**PROBLEM STATEMENT:** Return, from the material below, each line in which "driver" occurs.

**DATASET RECORDS:**
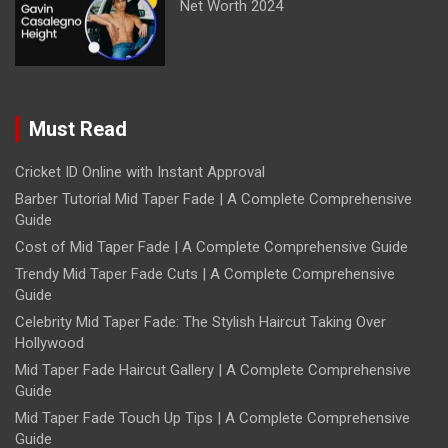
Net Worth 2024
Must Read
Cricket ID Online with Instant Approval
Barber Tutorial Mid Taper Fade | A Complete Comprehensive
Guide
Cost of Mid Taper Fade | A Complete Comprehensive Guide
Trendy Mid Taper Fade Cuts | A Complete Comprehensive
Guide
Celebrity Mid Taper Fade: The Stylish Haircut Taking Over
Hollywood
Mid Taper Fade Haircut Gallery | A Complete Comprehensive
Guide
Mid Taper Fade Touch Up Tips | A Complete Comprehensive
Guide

--

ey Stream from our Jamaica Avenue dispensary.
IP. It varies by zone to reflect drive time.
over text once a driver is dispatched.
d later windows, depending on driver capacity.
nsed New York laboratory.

**ANSWER AREA:**
over text once a driver is dispatched.
d later windows, depending on driver capacity.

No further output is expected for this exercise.